Filosoficamente, a palavra “cultura” nos sugere duas interpretações bastante amplas. A primeira se deve à análise da evolução do espírito humano no decorrer da História. Isto é, se pode constatar que a aglutinação das pessoas, dando origem às sociedades, passa por modificações diversas no tempo e estas modificações apontam para um sentido, para uma direção histórica, que pode ser lida, interpretada e, algumas vezes, prevista. Assim, vê-se que o que antes eram formas de sociedade sem muitos vínculos que as sustentassem como tal, foram, de tempos em tempos, consolidando características particulares que as faziam diferir umas das outras.

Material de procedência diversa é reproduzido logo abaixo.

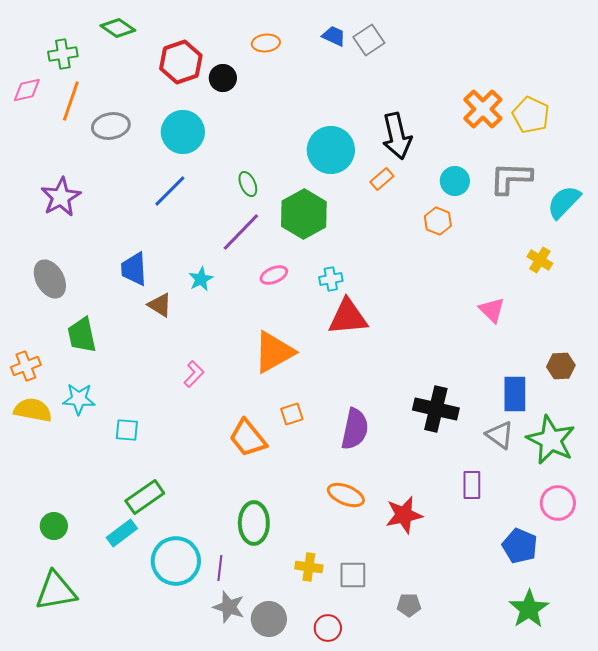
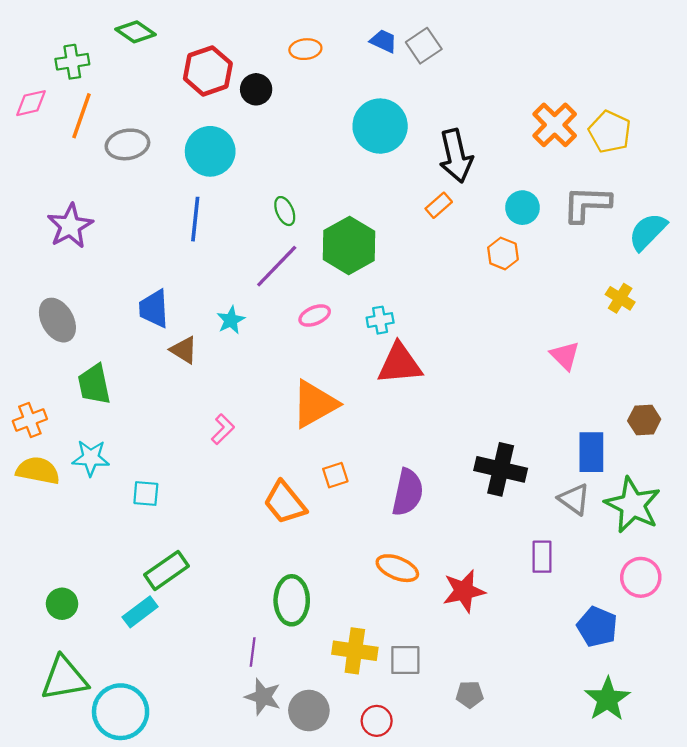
cyan circle: (331, 150) -> (380, 126), moved
blue line: (170, 191) -> (195, 219), turned -39
cyan circle: (176, 561) -> (121, 712), moved
yellow cross: (309, 567) -> (355, 651), size x1.4

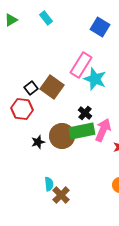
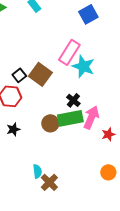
blue square: (100, 27) -> (88, 14), turned 30
brown circle: (62, 136) -> (50, 123), size x0.7
black star: (38, 142) -> (13, 129), moved

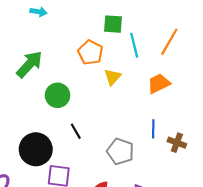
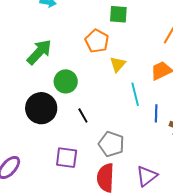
cyan line: (134, 45) -> (135, 94), moved
black circle: (36, 149) -> (41, 108), moved
gray pentagon: (120, 151) -> (111, 144), moved

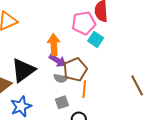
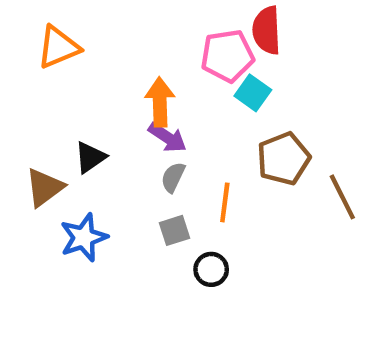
black triangle: (23, 70) -> (90, 157), size x0.6
brown pentagon: (75, 70) -> (284, 159), moved
gray semicircle: (61, 78) -> (173, 177), turned 104

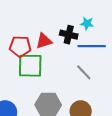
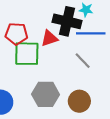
black cross: (69, 35) -> (67, 21), size x1.5
red triangle: (44, 41) -> (49, 38), moved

Um determinado grupo pode possuir “marcas” próprias que não se confundem com as de outro grupo. Estas “marcas” se materializam de muitas maneiras: hábitos, crenças, trajes, idiomas, biótipos etc. Na medida em que estas marcas se enraízam no cotidiano das pessoas, de modo a se tornarem uma parte inseparável delas, então encontramos, neste grupo, uma identidade. De algum modo, todas as pessoas deste grupo podem ser confundidas segundo algum aspecto; dizemos, então, que elas estão inseridas numa determinada cultura. Mas esta imagem que se reflete nos hábitos, nas crenças, nos trajes etc, e que chamamos de identidade cultural não se congela no tempo, jamais deixa de mudar. A identidade cultural de um grupo não deixa de se transformar, adquirindo novos elementos e suprimindo outros.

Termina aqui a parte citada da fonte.